"""
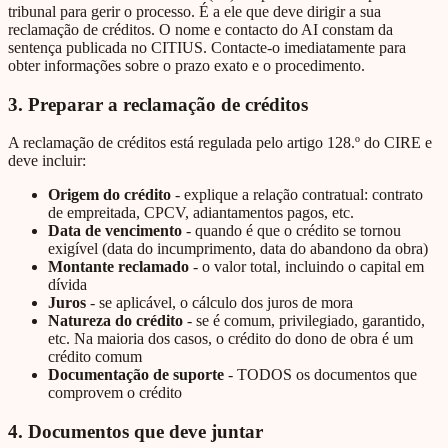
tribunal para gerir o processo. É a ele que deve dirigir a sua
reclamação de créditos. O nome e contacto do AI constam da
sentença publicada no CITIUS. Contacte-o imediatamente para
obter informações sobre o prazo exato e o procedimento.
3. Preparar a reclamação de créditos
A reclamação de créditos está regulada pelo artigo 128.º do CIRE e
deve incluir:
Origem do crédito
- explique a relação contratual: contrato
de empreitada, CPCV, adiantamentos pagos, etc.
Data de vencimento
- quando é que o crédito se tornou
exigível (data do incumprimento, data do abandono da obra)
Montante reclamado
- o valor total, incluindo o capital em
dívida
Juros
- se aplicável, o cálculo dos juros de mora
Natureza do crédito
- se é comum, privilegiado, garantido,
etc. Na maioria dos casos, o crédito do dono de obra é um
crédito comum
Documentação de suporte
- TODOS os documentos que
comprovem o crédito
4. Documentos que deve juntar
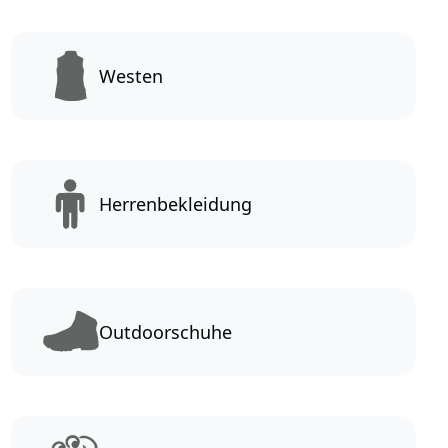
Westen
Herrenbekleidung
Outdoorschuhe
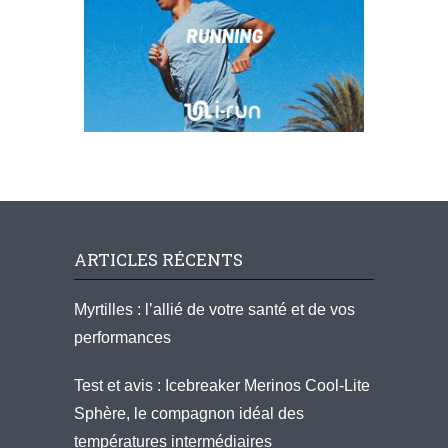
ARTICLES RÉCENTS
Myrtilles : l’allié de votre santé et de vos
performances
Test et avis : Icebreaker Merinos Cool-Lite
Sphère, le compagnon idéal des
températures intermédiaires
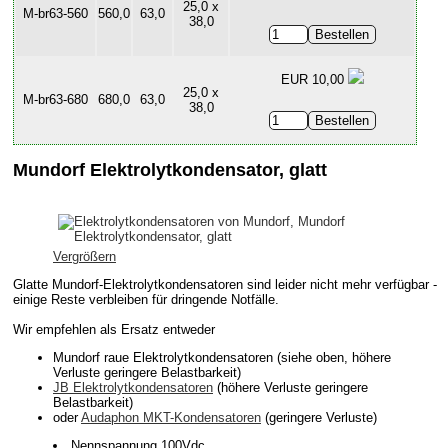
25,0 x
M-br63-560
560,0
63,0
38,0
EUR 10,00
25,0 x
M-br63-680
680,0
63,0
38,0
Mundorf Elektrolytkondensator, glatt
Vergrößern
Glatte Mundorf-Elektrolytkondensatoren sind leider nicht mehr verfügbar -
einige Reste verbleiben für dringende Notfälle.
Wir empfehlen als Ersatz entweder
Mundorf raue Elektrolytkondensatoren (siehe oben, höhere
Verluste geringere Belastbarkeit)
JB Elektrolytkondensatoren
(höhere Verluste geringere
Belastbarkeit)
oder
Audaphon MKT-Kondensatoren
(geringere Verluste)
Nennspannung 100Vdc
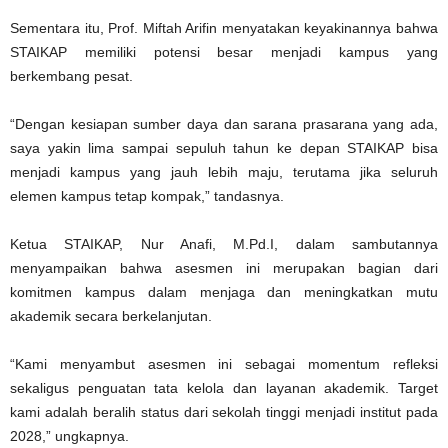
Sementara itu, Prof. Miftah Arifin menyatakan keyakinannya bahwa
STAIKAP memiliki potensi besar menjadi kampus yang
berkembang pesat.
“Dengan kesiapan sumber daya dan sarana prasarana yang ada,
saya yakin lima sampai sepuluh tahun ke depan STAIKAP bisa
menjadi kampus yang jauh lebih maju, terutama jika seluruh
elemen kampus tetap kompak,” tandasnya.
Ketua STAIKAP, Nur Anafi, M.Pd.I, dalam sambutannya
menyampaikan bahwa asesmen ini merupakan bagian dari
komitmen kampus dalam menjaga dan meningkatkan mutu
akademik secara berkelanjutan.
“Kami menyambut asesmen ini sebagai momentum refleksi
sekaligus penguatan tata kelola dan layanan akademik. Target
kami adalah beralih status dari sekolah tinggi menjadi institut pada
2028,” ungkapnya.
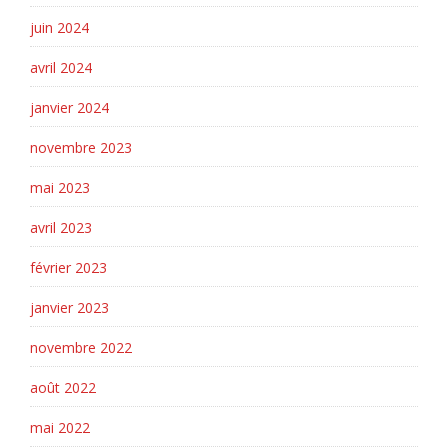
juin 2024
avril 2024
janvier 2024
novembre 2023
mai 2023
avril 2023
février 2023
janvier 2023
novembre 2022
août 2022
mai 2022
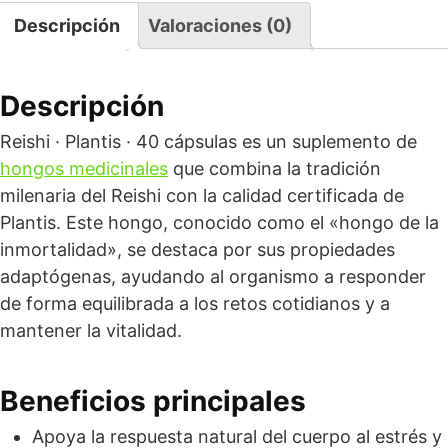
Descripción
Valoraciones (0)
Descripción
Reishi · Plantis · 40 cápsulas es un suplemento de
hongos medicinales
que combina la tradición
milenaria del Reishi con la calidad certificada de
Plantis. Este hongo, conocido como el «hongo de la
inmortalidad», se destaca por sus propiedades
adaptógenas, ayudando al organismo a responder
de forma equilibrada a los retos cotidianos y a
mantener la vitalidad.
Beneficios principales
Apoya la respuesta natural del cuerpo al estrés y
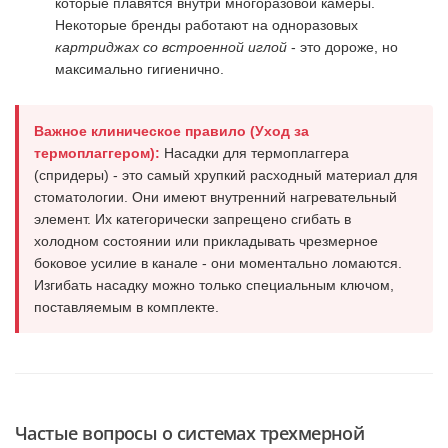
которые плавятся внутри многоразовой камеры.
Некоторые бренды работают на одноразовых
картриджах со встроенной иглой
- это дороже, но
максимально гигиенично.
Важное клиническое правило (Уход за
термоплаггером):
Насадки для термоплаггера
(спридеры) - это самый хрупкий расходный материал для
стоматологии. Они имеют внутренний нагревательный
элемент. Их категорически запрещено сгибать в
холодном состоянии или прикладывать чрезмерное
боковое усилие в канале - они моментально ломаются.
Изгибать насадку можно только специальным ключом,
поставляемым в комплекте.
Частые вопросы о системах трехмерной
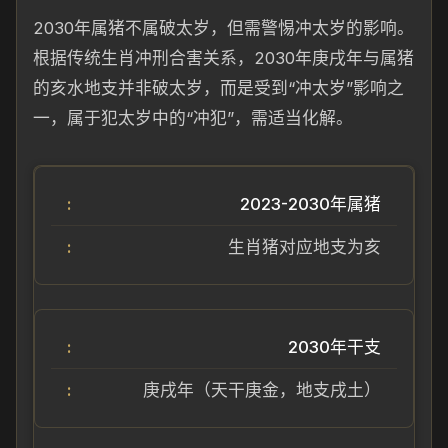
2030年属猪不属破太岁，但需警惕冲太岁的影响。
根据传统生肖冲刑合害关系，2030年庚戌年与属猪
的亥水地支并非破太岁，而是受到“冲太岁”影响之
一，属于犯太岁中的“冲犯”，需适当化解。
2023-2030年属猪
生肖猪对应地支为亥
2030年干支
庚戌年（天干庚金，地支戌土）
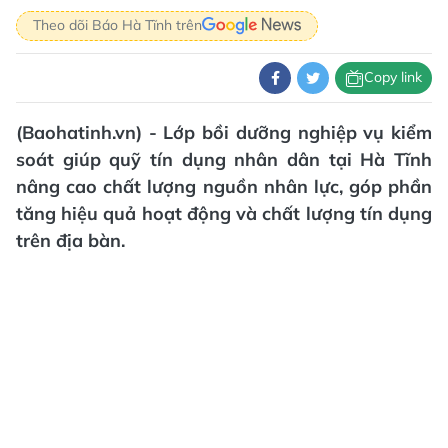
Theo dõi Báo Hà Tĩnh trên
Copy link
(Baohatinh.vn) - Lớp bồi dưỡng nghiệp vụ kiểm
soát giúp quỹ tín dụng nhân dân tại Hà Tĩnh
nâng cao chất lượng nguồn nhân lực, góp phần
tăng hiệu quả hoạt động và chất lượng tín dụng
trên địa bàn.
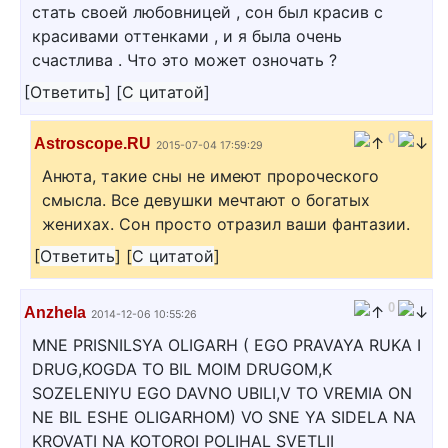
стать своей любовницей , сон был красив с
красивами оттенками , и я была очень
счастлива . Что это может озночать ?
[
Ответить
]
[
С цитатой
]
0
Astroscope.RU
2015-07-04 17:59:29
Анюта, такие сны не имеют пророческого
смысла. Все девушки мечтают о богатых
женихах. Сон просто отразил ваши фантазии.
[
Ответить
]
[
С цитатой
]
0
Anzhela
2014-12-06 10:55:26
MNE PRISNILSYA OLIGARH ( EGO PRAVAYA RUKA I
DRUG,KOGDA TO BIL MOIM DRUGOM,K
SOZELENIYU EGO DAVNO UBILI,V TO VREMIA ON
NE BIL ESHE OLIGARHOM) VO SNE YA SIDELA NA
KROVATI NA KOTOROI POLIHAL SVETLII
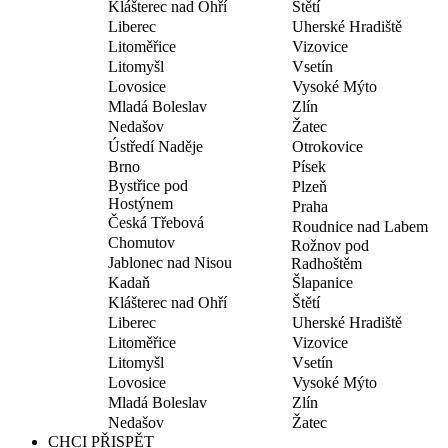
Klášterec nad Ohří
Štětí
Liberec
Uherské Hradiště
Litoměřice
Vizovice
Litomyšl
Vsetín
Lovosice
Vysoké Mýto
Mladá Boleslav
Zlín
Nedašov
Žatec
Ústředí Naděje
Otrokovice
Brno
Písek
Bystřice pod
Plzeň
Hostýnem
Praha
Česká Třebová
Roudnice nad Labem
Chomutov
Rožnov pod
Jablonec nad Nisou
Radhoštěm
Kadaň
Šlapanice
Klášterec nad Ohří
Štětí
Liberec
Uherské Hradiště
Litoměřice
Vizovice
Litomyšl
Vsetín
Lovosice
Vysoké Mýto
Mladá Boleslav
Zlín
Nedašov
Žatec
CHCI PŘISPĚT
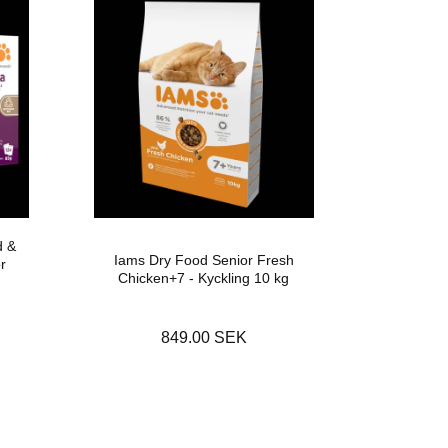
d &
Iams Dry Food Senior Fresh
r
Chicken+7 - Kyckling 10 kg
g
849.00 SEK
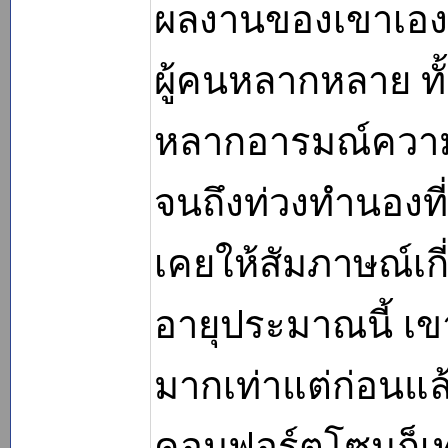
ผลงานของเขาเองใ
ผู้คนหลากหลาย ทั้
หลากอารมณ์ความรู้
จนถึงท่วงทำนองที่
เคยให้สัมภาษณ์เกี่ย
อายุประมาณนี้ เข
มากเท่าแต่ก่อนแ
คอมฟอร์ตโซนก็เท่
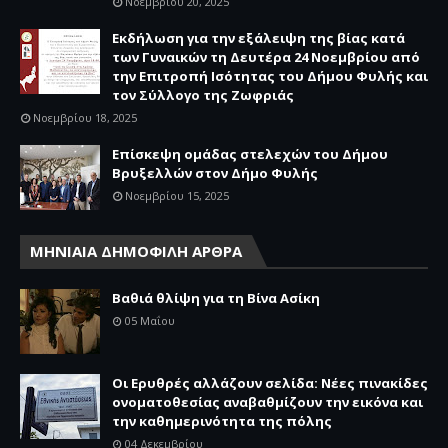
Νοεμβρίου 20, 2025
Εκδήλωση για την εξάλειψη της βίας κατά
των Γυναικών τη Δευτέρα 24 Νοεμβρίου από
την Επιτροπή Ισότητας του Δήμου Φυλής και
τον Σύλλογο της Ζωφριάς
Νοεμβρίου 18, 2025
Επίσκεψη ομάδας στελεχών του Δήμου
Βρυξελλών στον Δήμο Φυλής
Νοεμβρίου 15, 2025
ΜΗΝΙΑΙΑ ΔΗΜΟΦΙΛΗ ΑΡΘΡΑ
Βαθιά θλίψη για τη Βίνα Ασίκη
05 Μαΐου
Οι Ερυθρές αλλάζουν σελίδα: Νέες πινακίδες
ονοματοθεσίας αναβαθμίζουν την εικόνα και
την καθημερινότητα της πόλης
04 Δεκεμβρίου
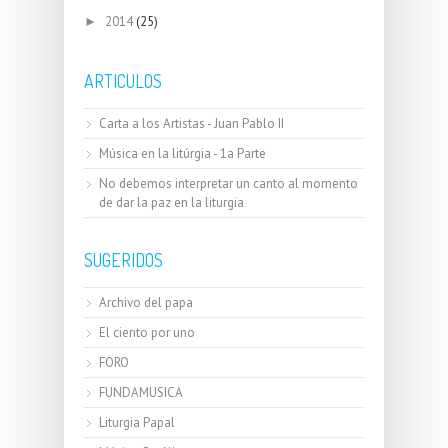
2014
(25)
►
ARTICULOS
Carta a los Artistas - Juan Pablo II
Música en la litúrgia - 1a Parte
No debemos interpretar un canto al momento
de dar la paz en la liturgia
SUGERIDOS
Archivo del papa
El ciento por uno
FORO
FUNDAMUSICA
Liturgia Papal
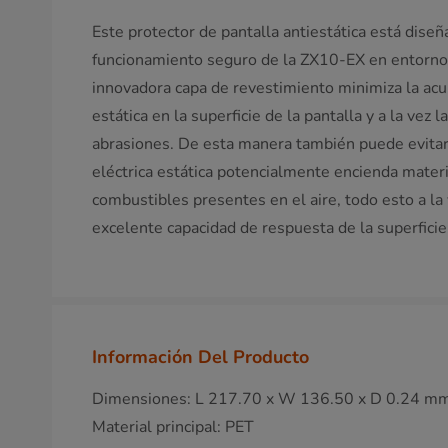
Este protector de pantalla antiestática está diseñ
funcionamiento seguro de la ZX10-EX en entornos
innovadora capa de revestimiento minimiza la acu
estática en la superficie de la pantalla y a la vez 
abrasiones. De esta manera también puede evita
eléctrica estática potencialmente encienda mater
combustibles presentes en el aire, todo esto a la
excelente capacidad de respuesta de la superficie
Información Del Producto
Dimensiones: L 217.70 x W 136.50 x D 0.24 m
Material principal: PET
"""
### The task
Give the lines exactly, from the first line of the entries to the line with "JB Elektrolytkondensatoren", both ends included. Skip the pictures.

### Answer for the task
tribunal para gerir o processo. É a ele que deve dirigir a sua
reclamação de créditos. O nome e contacto do AI constam da
sentença publicada no CITIUS. Contacte-o imediatamente para
obter informações sobre o prazo exato e o procedimento.
3. Preparar a reclamação de créditos
A reclamação de créditos está regulada pelo artigo 128.º do CIRE e
deve incluir:
Origem do crédito
- explique a relação contratual: contrato
de empreitada, CPCV, adiantamentos pagos, etc.
Data de vencimento
- quando é que o crédito se tornou
exigível (data do incumprimento, data do abandono da obra)
Montante reclamado
- o valor total, incluindo o capital em
dívida
Juros
- se aplicável, o cálculo dos juros de mora
Natureza do crédito
- se é comum, privilegiado, garantido,
etc. Na maioria dos casos, o crédito do dono de obra é um
crédito comum
Documentação de suporte
- TODOS os documentos que
comprovem o crédito
4. Documentos que deve juntar
Westen
Herrenbekleidung
Outdoorschuhe
ARTICLES RÉCENTS
Myrtilles : l’allié de votre santé et de vos
performances
Test et avis : Icebreaker Merinos Cool-Lite
Sphère, le compagnon idéal des
températures intermédiaires
25,0 x
M-br63-560
560,0
63,0
38,0
EUR 10,00
25,0 x
M-br63-680
680,0
63,0
38,0
Mundorf Elektrolytkondensator, glatt
Vergrößern
Glatte Mundorf-Elektrolytkondensatoren sind leider nicht mehr verfügbar -
einige Reste verbleiben für dringende Notfälle.
Wir empfehlen als Ersatz entweder
Mundorf raue Elektrolytkondensatoren (siehe oben, höhere
Verluste geringere Belastbarkeit)
JB Elektrolytkondensatoren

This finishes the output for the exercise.